One of the problems of the family court is the use of experts who are not accountable for their bad opinions. As the
WSJ reports, such thinking contributed to the 2008 financial crisis:
The government's anointed judges of credit risk -— S&P, Moody's and Fitch -— had handed out triple-A ratings to thousands of bundles of home loans that increasingly were going unpaid. ...
To avoid legal liability, the Big Three have consistently emphasized that their ratings are merely opinions, akin to the ones on this page, and not "expert" judgments like those rendered by accountants or attorneys. In practice, this meant that while mortgage fraud skyrocketed during the housing boom, the credit-raters weren't checking any individual mortgages in the pools they were rating. Mr. Kroll sums up their business model: "Pay me a lot of money for an opinion, but don't hold me accountable if I'm wrong."
The article is about a tough-guy private detective who is taking on those rating agencies. Apparently nothing scares him except the family court:
'I want to go where there's a mess," says Jules Kroll, founder of the corporate detective agency that bears his name. The man who became famous tracking down the ill-gotten wealth of deposed dictators has embarked on a new mission ...

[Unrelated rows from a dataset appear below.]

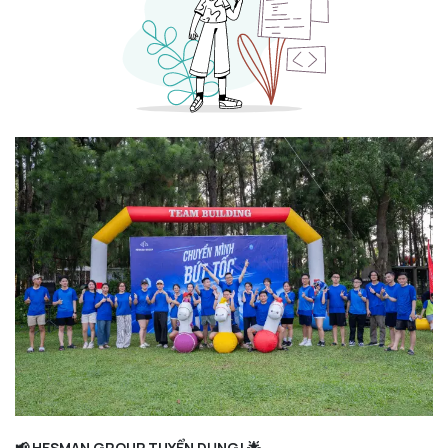
📢 HESMAN GROUP TUYỂN DỤNG! 🌟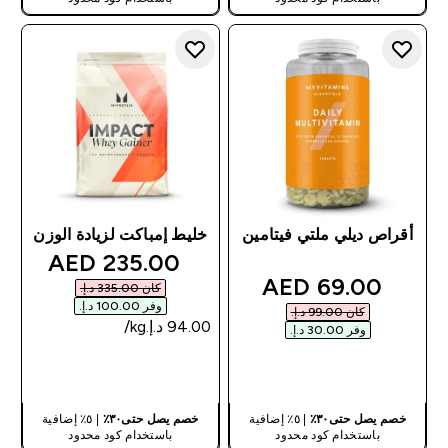
أقراص ديلي ملتي فيتامين
خليط إمباكت لزيادة الوزن
discounted price
235.00 AED‎
discounted price
69.00 AED‎
كان ‏335.00 د.إ.‏‎
وفر ‏100.00 د.إ.‏‎
كان ‏99.00 د.إ.‏‎
وفر ‏30.00 د.إ.‏‎
شراء سريع
شراء سريع
خصم يصل حتى٣٠٪
| ٥٪ إضافية
خصم يصل حتى٣٠٪
| ٥٪ إضافية
باستخدام كود محدود
باستخدام كود محدود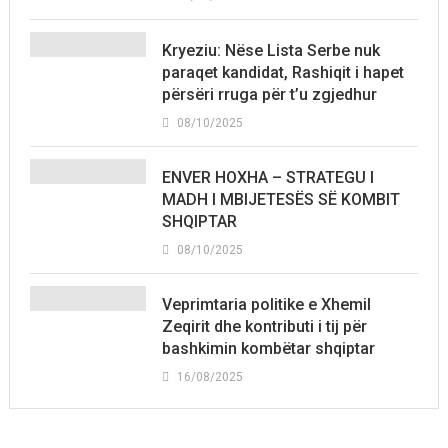
Kryeziu: Nëse Lista Serbe nuk
paraqet kandidat, Rashiqit i hapet
përsëri rruga për t’u zgjedhur
08/10/2025
ENVER HOXHA – STRATEGU I
MADH I MBIJETESËS SË KOMBIT
SHQIPTAR
08/10/2025
Veprimtaria politike e Xhemil
Zeqirit dhe kontributi i tij për
bashkimin kombëtar shqiptar
16/08/2025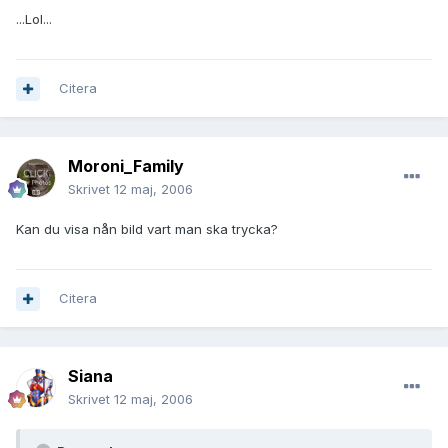
...Lol...
Citera
Moroni_Family
Skrivet
12 maj, 2006
Kan du visa nån bild vart man ska trycka?
Citera
Siana
Skrivet
12 maj, 2006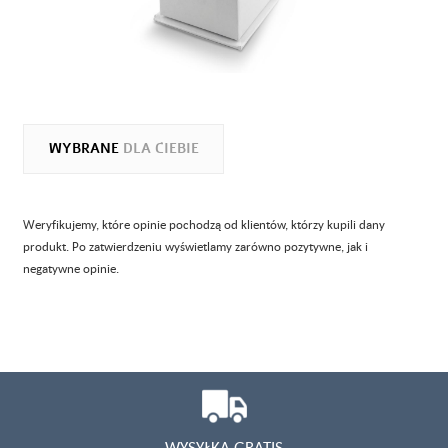
WYBRANE
DLA CIEBIE
Weryfikujemy, które opinie pochodzą od klientów, którzy kupili dany
produkt. Po zatwierdzeniu wyświetlamy zarówno pozytywne, jak i
negatywne opinie.
WYSYŁKA GRATIS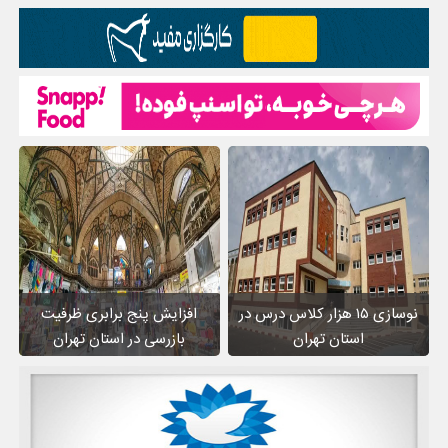
نوسازی ۱۵ هزار کلاس درس در
افزایش پنج برابری ظرفیت
استان تهران
بازرسی در استان تهران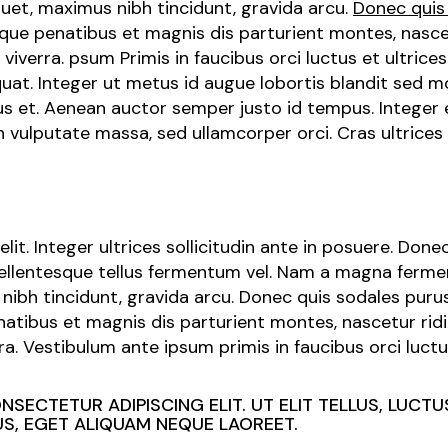
quet, maximus nibh tincidunt, gravida arcu.
Donec quis
toque penatibus et magnis dis parturient montes, nasc
viverra. psum Primis in faucibus orci luctus et ultrice
. Integer ut metus id augue lobortis blandit sed mol
rius et. Aenean auctor semper justo id tempus. Integer 
vulputate massa, sed ullamcorper orci. Cras ultrices l
lit. Integer ultrices sollicitudin ante in posuere. Don
 pellentesque tellus fermentum vel. Nam a magna fermen
nibh tincidunt, gravida arcu. Donec quis sodales pur
enatibus et magnis dis parturient montes, nascetur ri
a. Vestibulum ante ipsum primis in faucibus orci luctus
SECTETUR ADIPISCING ELIT. UT ELIT TELLUS, LUCTU
S, EGET ALIQUAM NEQUE LAOREET.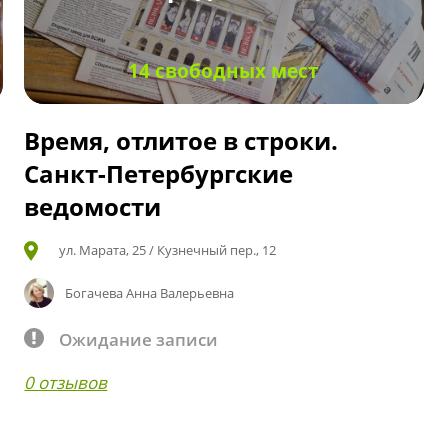
14 свободных мест
Время, отлитое в строки.
Санкт-Петербургские
ведомости
ул. Марата, 25 / Кузнечный пер., 12
Богачева Анна Валерьевна
Ожидание записи
0 отзывов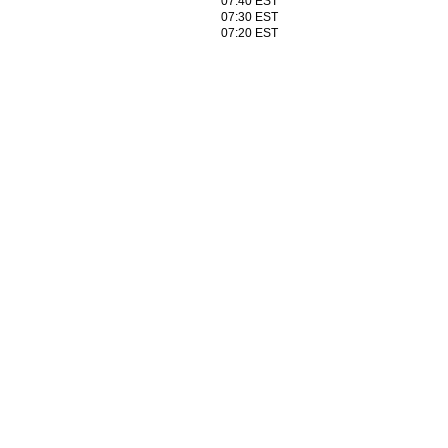
07:40 EST
07:30 EST
07:20 EST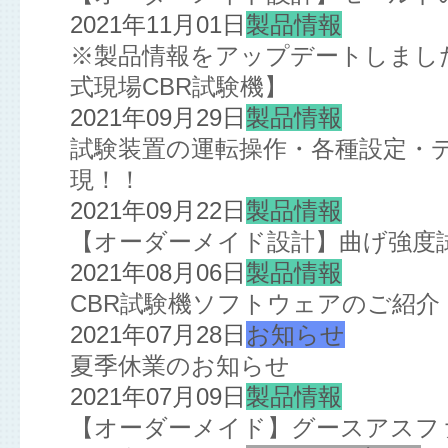
2021年11月01日
製品情報
※製品情報をアップデートしました※
式現場CBR試験機】
2021年09月29日
製品情報
試験装置の運転操作・各種設定・
現！！
2021年09月22日
製品情報
【オーダーメイド設計】曲げ強度
2021年08月06日
製品情報
CBR試験機ソフトウェアのご紹介
2021年07月28日
お知らせ
夏季休業のお知らせ
2021年07月09日
製品情報
【オーダーメイド】グースアスフ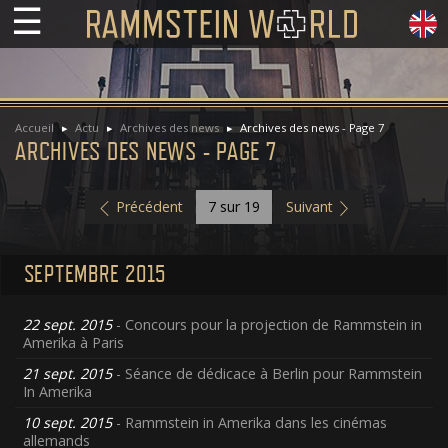
☰
Accueil
Actu
Archives des news
Archives des news - Page 7
ARCHIVES DES NEWS - PAGE 7
Précédent
7
sur 19
Suivant
SEPTEMBRE 2015
22 sept. 2015
- Concours pour la projection de Rammstein in
Amerika à Paris
21 sept. 2015
- Séance de dédicace à Berlin pour Rammstein
In Amerika
10 sept. 2015
- Rammstein in Amerika dans les cinémas
allemands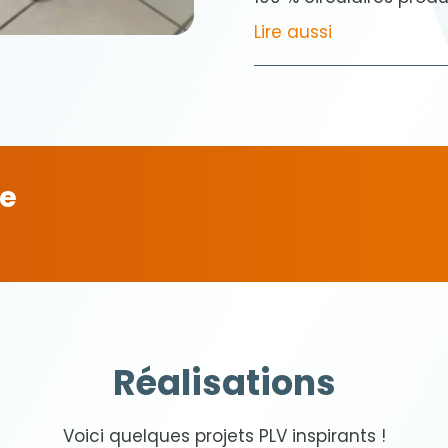
Lire aussi
le
Réalisations
Voici quelques projets PLV inspirants !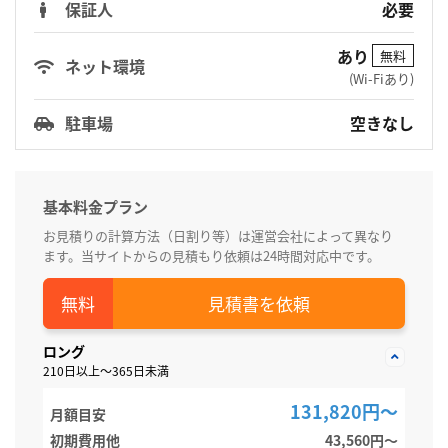
保証人
必要
あり
無料
ネット環境
(Wi-Fiあり)
駐車場
空きなし
基本料金プラン
お見積りの計算方法（日割り等）は運営会社によって異なり
ます。当サイトからの見積もり依頼は24時間対応中です。
見積書を依頼
ロング
210日以上～365日未満
131,820円～
月額目安
初期費用他
43,560円〜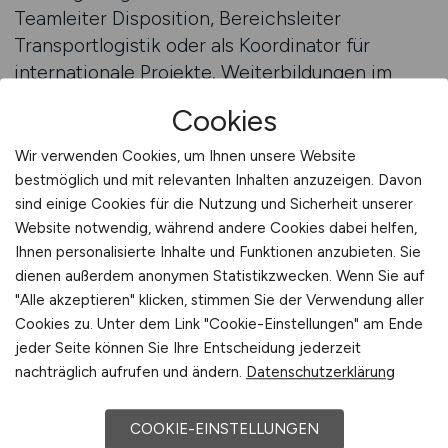
Teamleiter Disposition, Bereichsleiter
Transportlogistik oder als Koordinator für
internationale Projekte. Weiterbildungen im
Bereich Logistikmanagement, Verkehrsplanung
Cookies
oder Prozessoptimierung eröffnen zusätzliche
Karrierepfade. Unternehmen suchen verstärkt
Wir verwenden Cookies, um Ihnen unsere Website
nach Disponenten, die neben klassischer
bestmöglich und mit relevanten Inhalten anzuzeigen. Davon
Tourenplanung auch Kompetenzen in
sind einige Cookies für die Nutzung und Sicherheit unserer
Website notwendig, während andere Cookies dabei helfen,
Digitalisierung, Nachhaltigkeit und Supply Chain
Ihnen personalisierte Inhalte und Funktionen anzubieten. Sie
Management einbringen. Wer heute als
dienen außerdem anonymen Statistikzwecken. Wenn Sie auf
Disponent startet, kann sich schnell zu einem
"Alle akzeptieren" klicken, stimmen Sie der Verwendung aller
unverzichtbaren Bestandteil moderner
Cookies zu. Unter dem Link "Cookie-Einstellungen" am Ende
Logistiknetzwerke entwickeln.
jeder Seite können Sie Ihre Entscheidung jederzeit
nachträglich aufrufen und ändern.
Datenschutzerklärung
Jobs für Disponenten auf
LOGISTIKPLATZ.DE finden
COOKIE-EINSTELLUNGEN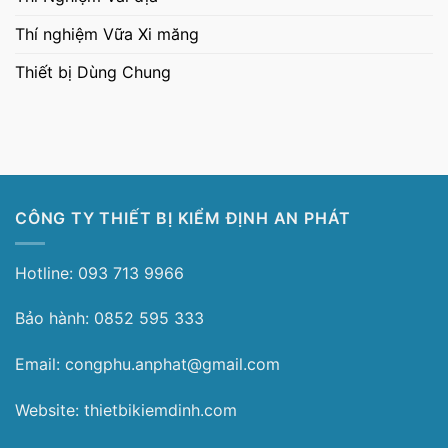
Thí nghiệm Vữa Xi măng
Thiết bị Dùng Chung
CÔNG TY THIẾT BỊ KIỂM ĐỊNH AN PHÁT
Hotline: 093 713 9966
Bảo hành: 0852 595 333
Email: congphu.anphat@gmail.com
Website: thietbikiemdinh.com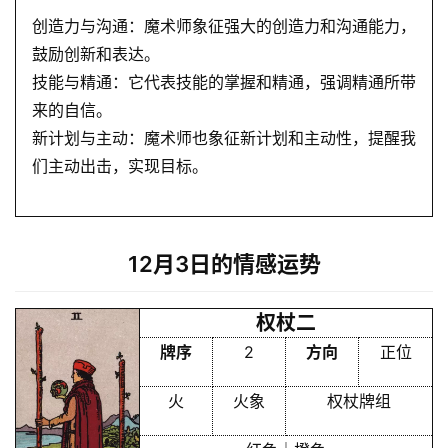
创造力与沟通：魔术师象征强大的创造力和沟通能力，
鼓励创新和表达。
技能与精通：它代表技能的掌握和精通，强调精通所带
来的自信。
新计划与主动：魔术师也象征新计划和主动性，提醒我
们主动出击，实现目标。
12月3日的情感运势
权杖二
牌序
2
方向
正位
火
火象
权杖牌组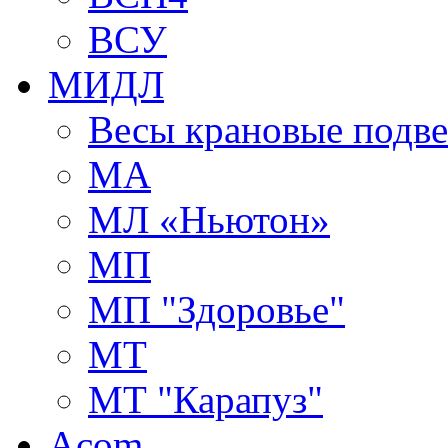
ВСУ
МИДЛ
Весы крановые подв
МА
МЛ «Ньютон»
МП
МП "Здоровье"
МТ
МТ "Карапуз"
Acom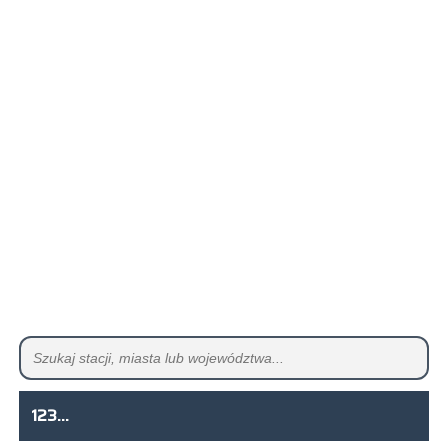
123...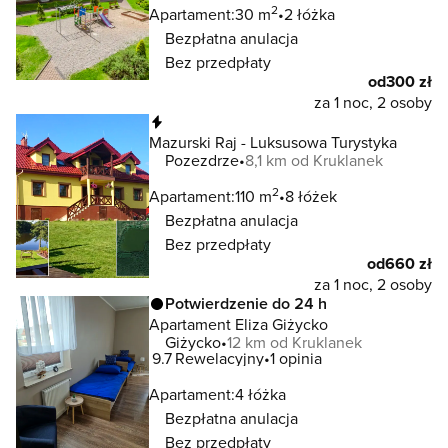
2
Apartament:
30 m
2 łóżka
Bezpłatna anulacja
Bez przedpłaty
od
300 zł
za 1 noc, 2 osoby
Natychmiastowa rezerwacja
Mazurski Raj - Luksusowa Turystyka
Pozezdrze
8,1 km od Kruklanek
2
Apartament:
110 m
8 łóżek
Bezpłatna anulacja
Bez przedpłaty
od
660 zł
za 1 noc, 2 osoby
Potwierdzenie do 24 h
Apartament Eliza Giżycko
Giżycko
12 km od Kruklanek
9.7
Rewelacyjny
1 opinia
Apartament:
4 łóżka
Bezpłatna anulacja
Bez przedpłaty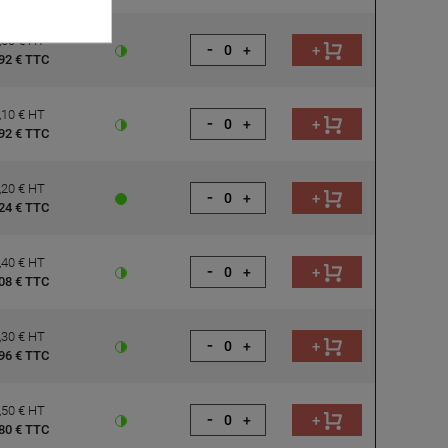
,60 € HT
-
+
+
92 € TTC
,10 € HT
-
+
+
92 € TTC
,20 € HT
-
+
+
24 € TTC
,40 € HT
-
+
+
08 € TTC
,30 € HT
-
+
+
96 € TTC
,50 € HT
-
+
+
80 € TTC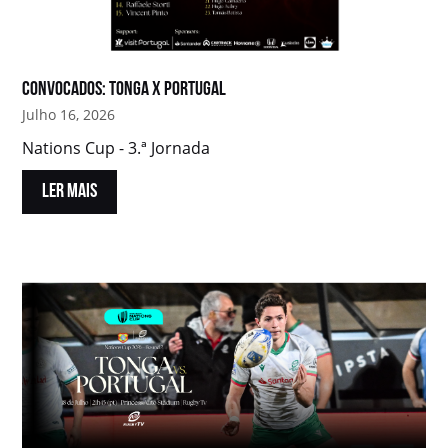
Convocados: Tonga x Portugal
Julho 16, 2026
Nations Cup - 3.ª Jornada
LER MAIS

Mr. Kroll reports today that every one of his adversaries from the Queens Democratic machine of that era wound up in prison, with one exception. Donald Manes, the Queens borough president, was facing a kickback scandal in 1986 when he killed himself with a kitchen knife to the heart.
In all the years managing his investigations firm (he sold it in 2004 and left in 2008), Mr. Kroll reports that he was only personally threatened twice, by people who were "mentally disturbed." He believes the incidents had nothing to do with his line of work. He says that there are "far more dangerous" ways to earn a living, such as "in all seriousness ... family law practices. They're brutal. It's the life of a family. It's the break-up of a marriage, the custody of a child."
Family court is so brutal because we have laws that encourage conflict, and so-called experts who are not accountable. Most of the problems could be eliminated by just getting rid of those experts and those conflict-creating laws.